Expressions with no side effects can turn up more often than you think in templated and macro code. If you've ever declared std::vector<int>, you've instantiated template code with no side effects. std::vector must destruct all its elements when releasing itself, in case you stored a class for type T. This requires, at some point, a statement similar to ptr->~T(); to invoke the destructor. int has no destructor though, so the call has no side effects and will be removed entirely by the optimizer. It's also likely it will be inside a loop, then the entire loop has no side effects, so the entire loop is removed by the optimizer.
So if you disallowed expressions with no side effects, std::vector<int> wouldn't work, for one.

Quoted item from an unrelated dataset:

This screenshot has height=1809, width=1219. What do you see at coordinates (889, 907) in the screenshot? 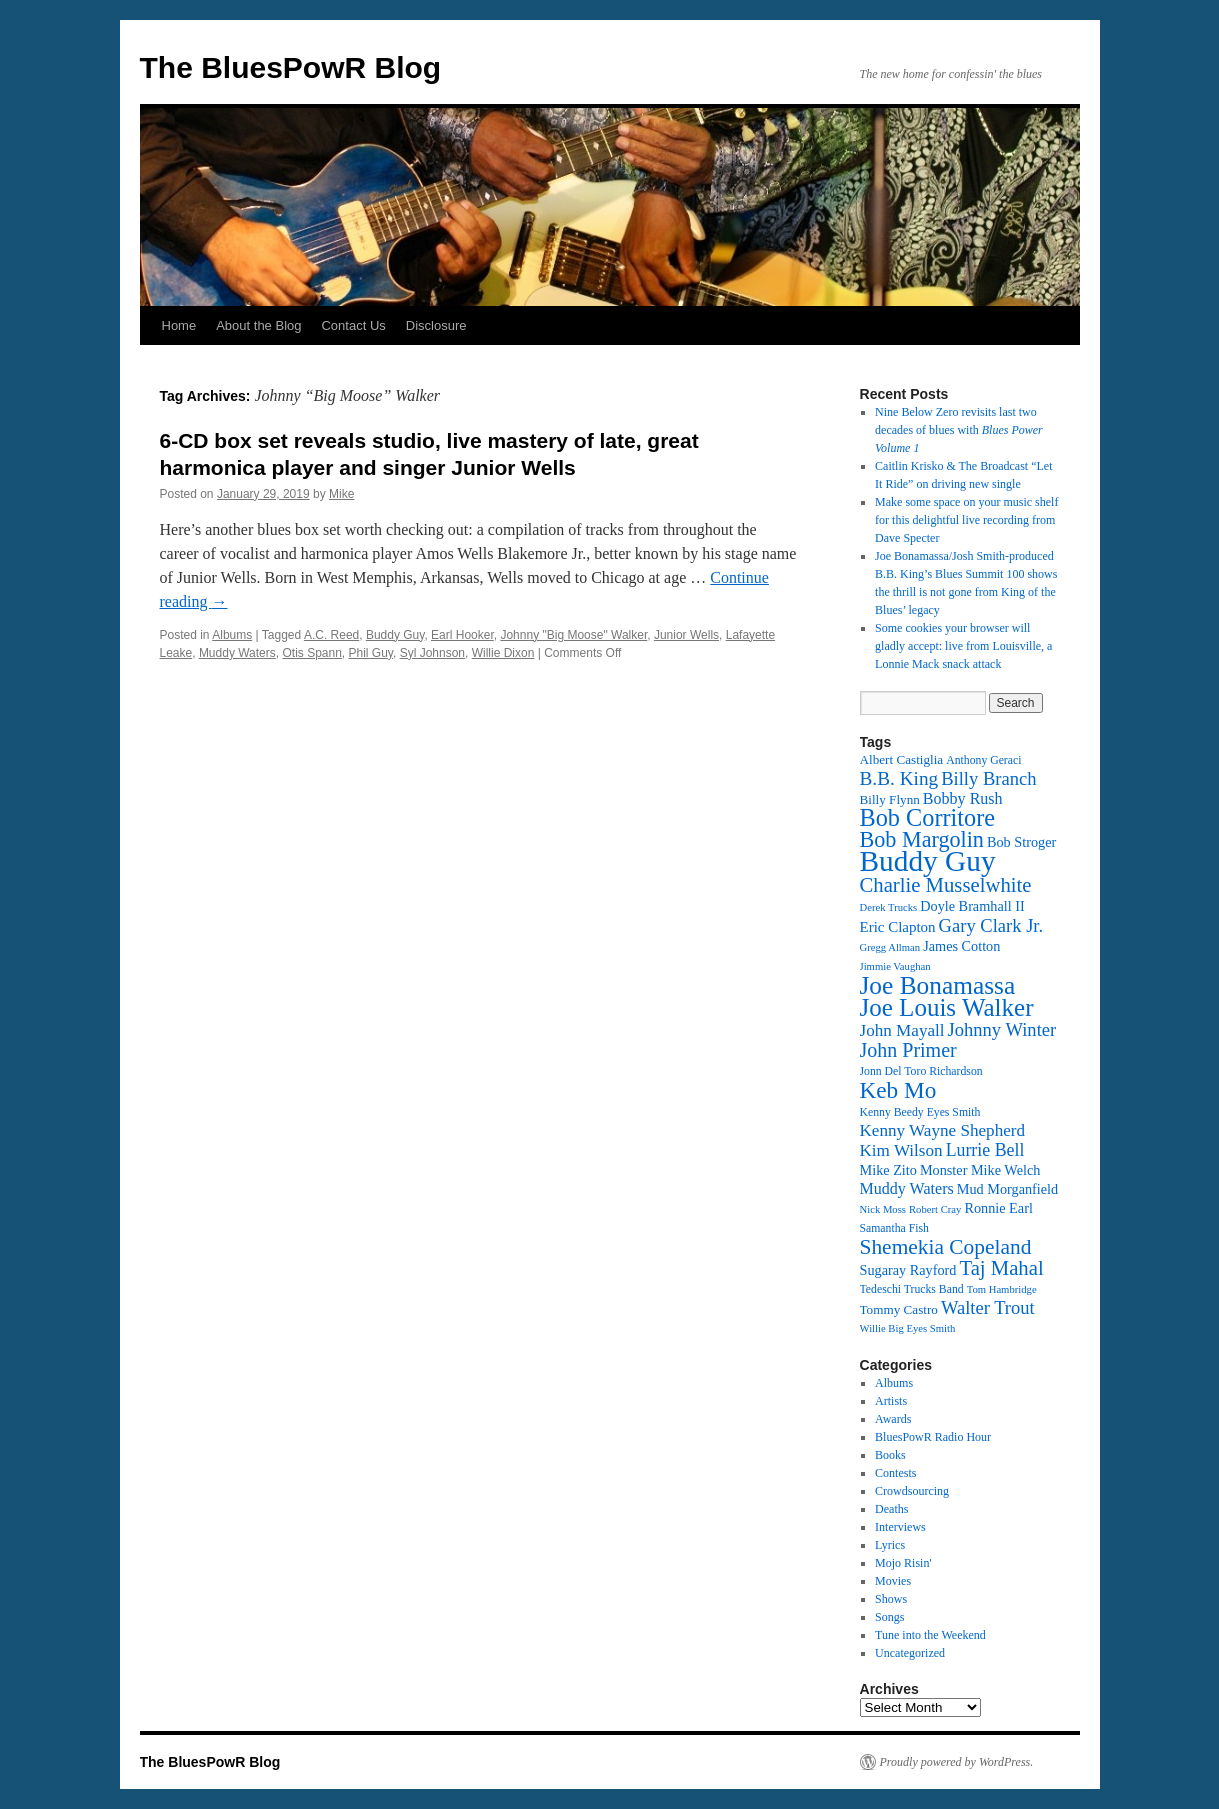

Another common case is assert(a == b). In release builds you want these asserts to disappear - but you can't re-define them as an empty macro, otherwise statements like if (x) assert(a == b); suddenly put the next statement in to the if statement - a disaster! In this case assert(x) can be redefined as ((void)0), which is a statement that has no side effects. Now the if statement works correctly in release builds too - it just does nothing.
These are just two common cases. There are many more you probably don't know about. So, while expressions with no side effects seem redundant, they're actually functionally important. An optimizer will remove them entirely so there's no performance impact, too.